Question about creating a data frame

Hi everyone,

I have a question I’m not able to find an answer for, so I appreciate any guidance.

I wrote some code to recursively scan through some folders to extract all Outlook email objects (extension ‘.msg’ to be precise. I am using the extract_msg module to get some attributes from the email object – sender, date, subject, and body. I would be very grateful if someone could modify my code to create a data frame using these attributes. I can think of a really inefficient way of doing this by appending to empty lists, but I’d imagine there’s a more efficient way to do this (I hope).

os.chdir(’…/Raw’)
for item in os.listdir():
msg = extract_msg.Message(item)
msg_sender = msg.sender
msg_date = msg.date
msg_subj = msg.subject
msg_message = msg.body

@jniakamal

Hey, You can do this.

os.chdir(’…/Raw’)
message = []

for item in os.listdir():
     msg = extract_msg.Message(item)
     msg_sender = msg.sender
     msg_date = msg.date
     msg_subj = msg.subject
     msg_message = msg.body
     message.append([msg, msg_sender, msg_date, msg_subj, msg_message])

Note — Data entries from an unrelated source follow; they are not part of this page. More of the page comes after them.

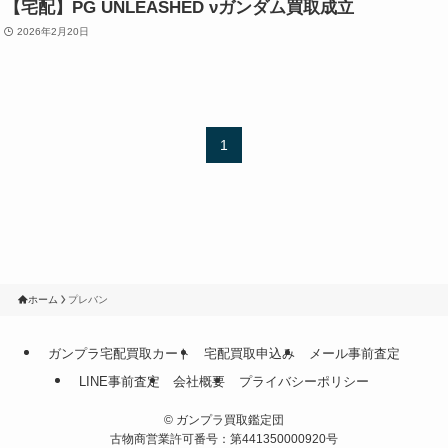
【宅配】PG UNLEASHED νガンダム買取成立
2026年2月20日
1
ホーム
プレバン
ガンプラ宅配買取カート
宅配買取申込み
メール事前査定
LINE事前査定
会社概要
プライバシーポリシー
©
ガンプラ買取鑑定団
古物商営業許可番号：第441350000920号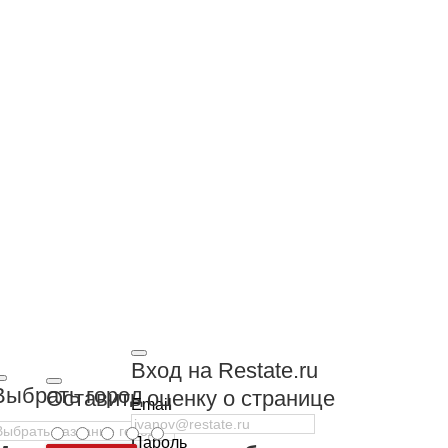
Вход на Restate.ru
Выбрать город
Оставить оценку о странице
Email
Пароль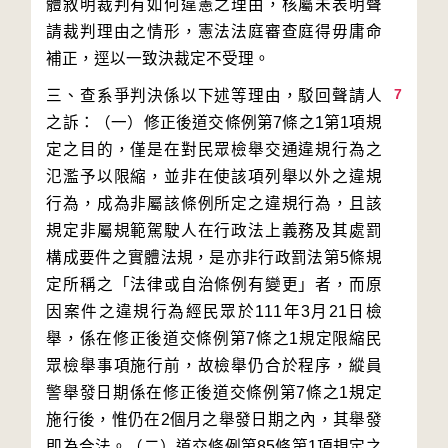
體敘明裁判有如何違憲之理由，核屬未表明聲
請裁判理由之情形，憲法法庭審查庭得毋庸命
7
三、查系爭判決係以下述等理由，駁回聲請人
之訴：（一）修正後道交條例第7條之1第1項規
定之目的，僅是在對民眾檢舉交通違規行為之
氾濫予以限縮，並非在使該項列舉以外之違規
行為，成為非屬該條例所定之違規行為，且該
規定非屬規範駕駛人在行政法上義務及其處罰
構成要件之實體法規，是亦非行政罰法第5條規
定所稱之「法律或自治條例有變更」者，而原
因案件之違規行為經民眾於111年3月21日檢
舉，係在修正後道交條例第7條之1規定限縮民
眾檢舉事項施行前，故檢舉仍合於程序，縱員
警舉發日期係在修正後道交條例第7條之1規定
施行後，惟仍在2個月之舉發日期之內，其舉發
即為合法。（二）道交條例第85條第1項規定之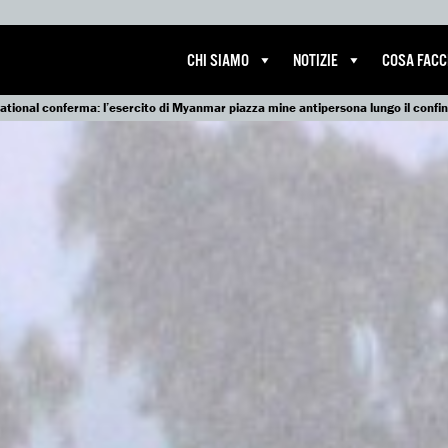
CHI SIAMO
NOTIZIE
COSA FAC
tional conferma: l’esercito di Myanmar piazza mine antipersona lungo il confin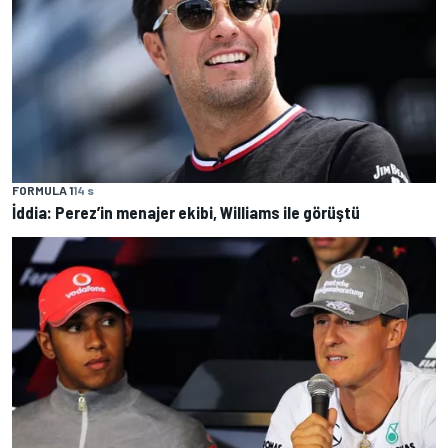
FORMULA 1
14 s
İddia: Perez’in menajer ekibi, Williams ile görüştü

This will create list of lists.

Then you can create data frame like this:
df = pd.DataFrame(message, columns=['msg','msg_sender','msg_date','msg_subj','msg_message'])

You can use any column names you want while creating a data frame.

Thank you @jenil2452000, that’s what I was looking for!

@jniakamal,

Hey, Please mark it as a solution if it answered your question!! Thank You!!